Eva Wyles is the author of Deliverywoman, a stunning debut collection of thirteen short stories that dive into the complexities of human connection, the pursuit of meaning, and modern-day loneliness. Across a diverse cast of characters – from teachers and gas station workers to hedonistic revellers and wealthy gamers – Wyles explores the strange dimensions of our world and the dangers of ordinary life, with needle-sharp writing both real and surreal.

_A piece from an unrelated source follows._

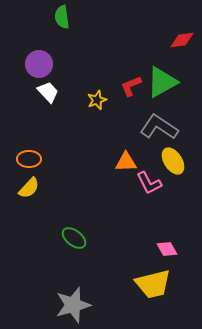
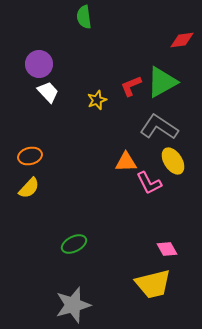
green semicircle: moved 22 px right
orange ellipse: moved 1 px right, 3 px up; rotated 15 degrees counterclockwise
green ellipse: moved 6 px down; rotated 65 degrees counterclockwise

All welcome, this is a free event. Refreshments provided. Please send in your RSVP.
About the speakers
Eva Wyles is a graduate of Te Herenga Waka and the MA programme in fiction at the International Institute of Modern Letters, where she worked on a short-story collection that received the Jean Squire Project Scholarship. She grew up in Te Whanganui-a-Tara and is currently based in London. Deliverywoman is her first book.
Kiran Dass is a critic, writer and Programme Director at WORD Christchurch and has written about books, music and culture for a variety of publications including NZ Herald, NZ Listener, Guardian, The Wire, North & South, Metro, The Spinoff, RNZ, Sunday magazine, Sunday Star-Times and Vice. In 2020 she was awarded a Michael King Writers Centre Residency, and in 2023 was the Verb Wellington Writer in Residence at Katherine Mansfield House & Garden. Dass was a judge for the 2024 Jann Medlicott Acorn Prize for Fiction at the Ockham New Zealand Book Awards and was convening judge for the same prize in 2021. She reviews books regularly on RNZ’s Nine to Noon.
Tina Makereti writes novels, short fiction and creative nonfiction. Her latest work is a collection of personal essays, This Compulsion in Us, and the Ockham shortlisted novel, The Mires. She is also author of The Imaginary Lives of James Pōneke, Where the Rēkohu Bone Sings and Once Upon a Time in Aotearoa, and co-editor of Black Marks on the White Page, an anthology that celebrates Māori and Pasifika writing. Tina teaches a Master of Arts Creative Writing workshop at the International Institute of Modern Letters, Wellington.